TRY IT
Nothing except the pictures should be left out when you reproduce the listing exactly.

● ● ● ●

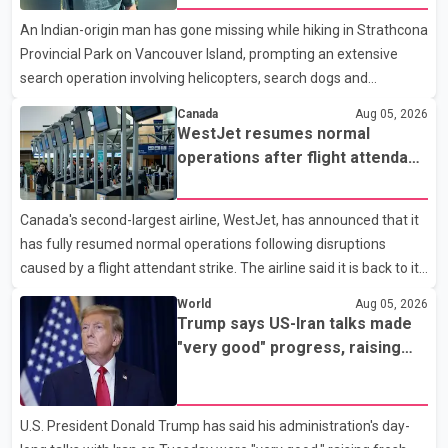
Analytics at Greater Vancouver Realtors, said the real estate
An Indian-origin man has gone missing while hiking in Strathcona
market has followed a pattern of "one step forward and one
Provincial Park on Vancouver Island, prompting an extensive
step back" over the past several years, with the Jun
search operation involving helicopters, search dogs and
specialized rescue teams. According to RCMP, 25-year-old
Canada
Aug 05, 2026
Keshav Jindal was last seen hiking on Mount Albert Edward on
WestJet resumes normal
the afternoon of Aug. 3. He has not been seen or heard from
operations after flight attendant
since. RCMP said Jindal is approximately 5-foot-7 in height.
strike
Comox Valley Search and Rescue spokesperson Paul Berry said
Canada's second-largest airline, WestJet, has announced that it
Jindal was hiking toward the summit with a companion when the
has fully resumed normal operations following disruptions
two became separated along the trail. He failed to return
caused by a flight attendant strike. The airline said it is back to its
regular schedule and is continuing to rebook passengers whose
World
Aug 05, 2026
flights were cancelled over the weekend. According to WestJet,
Trump says US-Iran talks made
all scheduled flights on Wednesday are operating without
"very good" progress, raising
disruption. The airline also thanked customers for their patience
hopes of easing tensions
as it worked to restore services throughout the week. Data from
aviation analytics firm Cirium shows that after more than 900
U.S. President Donald Trump has said his administration's day-
flights were cancelled between S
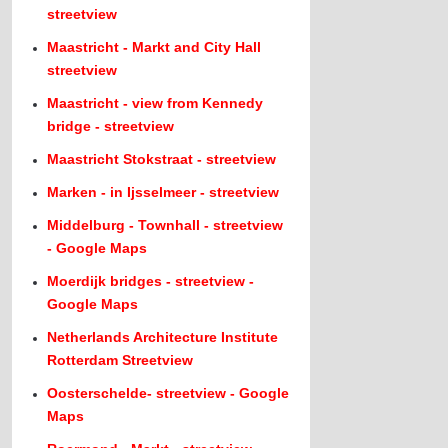
streetview
Maastricht - Markt and City Hall
streetview
Maastricht - view from Kennedy
bridge - streetview
Maastricht Stokstraat - streetview
Marken - in Ijsselmeer - streetview
Middelburg - Townhall - streetview
- Google Maps
Moerdijk bridges - streetview -
Google Maps
Netherlands Architecture Institute
Rotterdam Streetview
Oosterschelde- streetview - Google
Maps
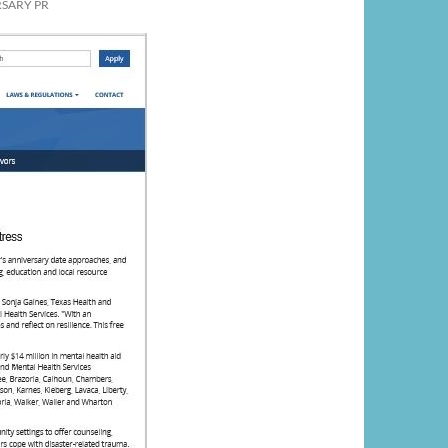
SARY PR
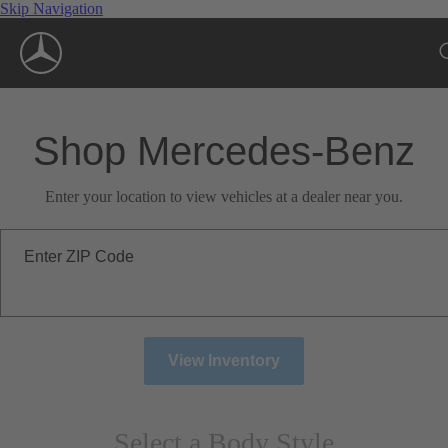
Skip Navigation
Shop Mercedes-Benz
Enter your location to view vehicles at a dealer near you.
Enter ZIP Code
View Inventory
Select a Body Style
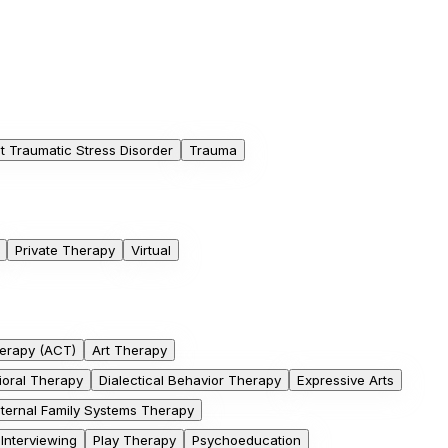
t Traumatic Stress Disorder
Trauma
Private Therapy
Virtual
erapy (ACT)
Art Therapy
ioral Therapy
Dialectical Behavior Therapy
Expressive Arts
nternal Family Systems Therapy
 Interviewing
Play Therapy
Psychoeducation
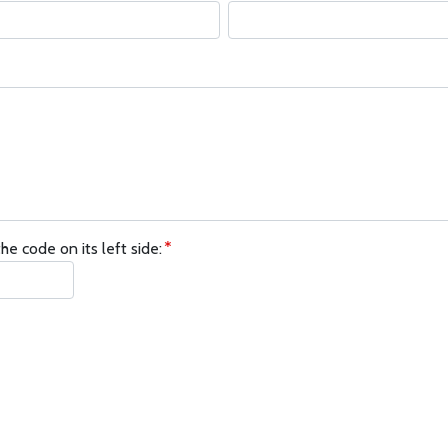
he code on its left side:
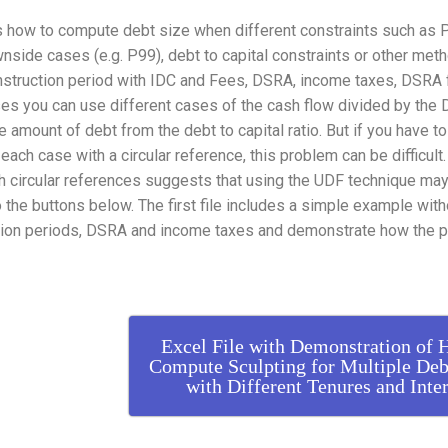
how to compute debt size when different constraints such as P50
nside cases (e.g. P99), debt to capital constraints or other meth
struction period with IDC and Fees, DSRA, income taxes, DSRA fe
ses you can use different cases of the cash flow divided by the
 amount of debt from the debt to capital ratio. But if you have t
each case with a circular reference, this problem can be difficult.
h circular references suggests that using the UDF technique may b
o the buttons below. The first file includes a simple example wit
tion periods, DSRA and income taxes and demonstrate how the p
Excel File with Demonstration of 
Compute Sculpting for Multiple Deb
with Different Tenures and Inter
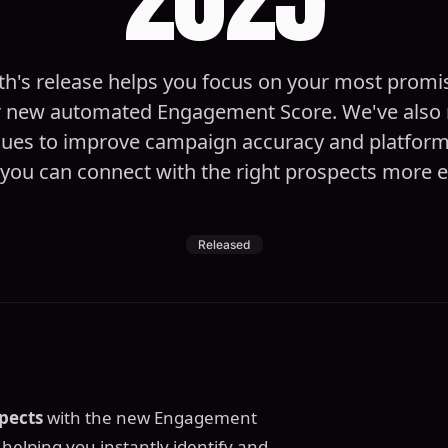
h's release helps you focus on your most promi
r new automated Engagement Score. We've also 
sues to improve campaign accuracy and platform r
you can connect with the right prospects more ef
Released
pects
with the new Engagement
, helping you instantly identify and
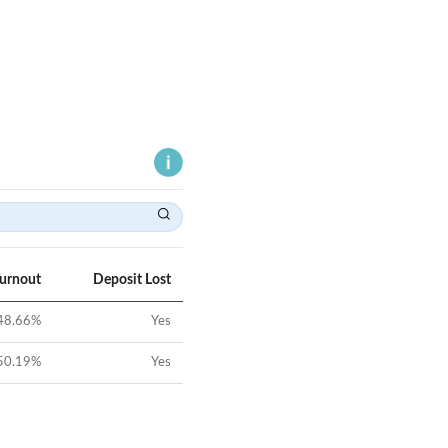
Turnout
Deposit Lost
48.66
%
Yes
50.19
%
Yes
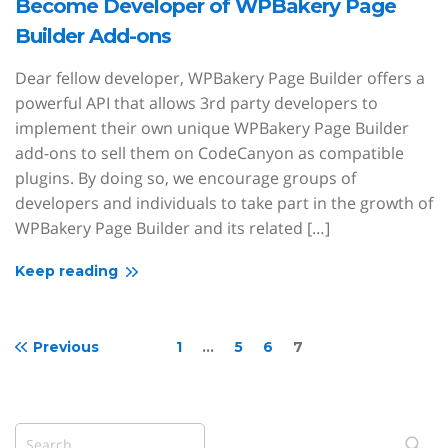
Become Developer of WPBakery Page
Builder Add-ons
Dear fellow developer, WPBakery Page Builder offers a
powerful API that allows 3rd party developers to
implement their own unique WPBakery Page Builder
add-ons to sell them on CodeCanyon as compatible
plugins. By doing so, we encourage groups of
developers and individuals to take part in the growth of
WPBakery Page Builder and its related […]
Keep reading
Previous
1
…
5
6
7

● ● ● ●

ANSWER AREA
Analytics at Greater Vancouver Realtors, said the real estate
An Indian-origin man has gone missing while hiking in Strathcona
market has followed a pattern of "one step forward and one
Provincial Park on Vancouver Island, prompting an extensive
step back" over the past several years, with the Jun
search operation involving helicopters, search dogs and
specialized rescue teams. According to RCMP, 25-year-old
Canada
Aug 05, 2026
Keshav Jindal was last seen hiking on Mount Albert Edward on
WestJet resumes normal
the afternoon of Aug. 3. He has not been seen or heard from
operations after flight attendant
since. RCMP said Jindal is approximately 5-foot-7 in height.
strike
Comox Valley Search and Rescue spokesperson Paul Berry said
Canada's second-largest airline, WestJet, has announced that it
Jindal was hiking toward the summit with a companion when the
has fully resumed normal operations following disruptions
two became separated along the trail. He failed to return
caused by a flight attendant strike. The airline said it is back to its
regular schedule and is continuing to rebook passengers whose
World
Aug 05, 2026
flights were cancelled over the weekend. According to WestJet,
Trump says US-Iran talks made
all scheduled flights on Wednesday are operating without
"very good" progress, raising
disruption. The airline also thanked customers for their patience
hopes of easing tensions
as it worked to restore services throughout the week. Data from
aviation analytics firm Cirium shows that after more than 900
U.S. President Donald Trump has said his administration's day-
flights were cancelled between S
streetview
Maastricht - Markt and City Hall
streetview
Maastricht - view from Kennedy
bridge - streetview
Maastricht Stokstraat - streetview
Marken - in Ijsselmeer - streetview
Middelburg - Townhall - streetview
- Google Maps
Moerdijk bridges - streetview -
Google Maps
Netherlands Architecture Institute
Rotterdam Streetview
Oosterschelde- streetview - Google
Maps
SARY PR
Skip Navigation
Shop Mercedes-Benz
Enter your location to view vehicles at a dealer near you.
Enter ZIP Code
View Inventory
Select a Body Style
t Traumatic Stress Disorder
Trauma
Private Therapy
Virtual
erapy (ACT)
Art Therapy
ioral Therapy
Dialectical Behavior Therapy
Expressive Arts
nternal Family Systems Therapy
 Interviewing
Play Therapy
Psychoeducation
he code on its left side:
how to compute debt size when different constraints such as P50
nside cases (e.g. P99), debt to capital constraints or other meth
struction period with IDC and Fees, DSRA, income taxes, DSRA fe
ses you can use different cases of the cash flow divided by the
 amount of debt from the debt to capital ratio. But if you have t
each case with a circular reference, this problem can be difficult.
h circular references suggests that using the UDF technique may b
o the buttons below. The first file includes a simple example wit
tion periods, DSRA and income taxes and demonstrate how the p
Excel File with Demonstration of 
Compute Sculpting for Multiple Deb
with Different Tenures and Inter
h's release helps you focus on your most promi
r new automated Engagement Score. We've also 
sues to improve campaign accuracy and platform r
you can connect with the right prospects more ef
Released
pects
with the new Engagement
, helping you instantly identify and
Turnout
Deposit Lost
48.66
%
Yes
50.19
%
Yes
Become Developer of WPBakery Page
Builder Add-ons
Dear fellow developer, WPBakery Page Builder offers a
powerful API that allows 3rd party developers to
implement their own unique WPBakery Page Builder
add-ons to sell them on CodeCanyon as compatible
plugins. By doing so, we encourage groups of
developers and individuals to take part in the growth of
WPBakery Page Builder and its related […]
Keep reading
Previous
1
…
5
6
7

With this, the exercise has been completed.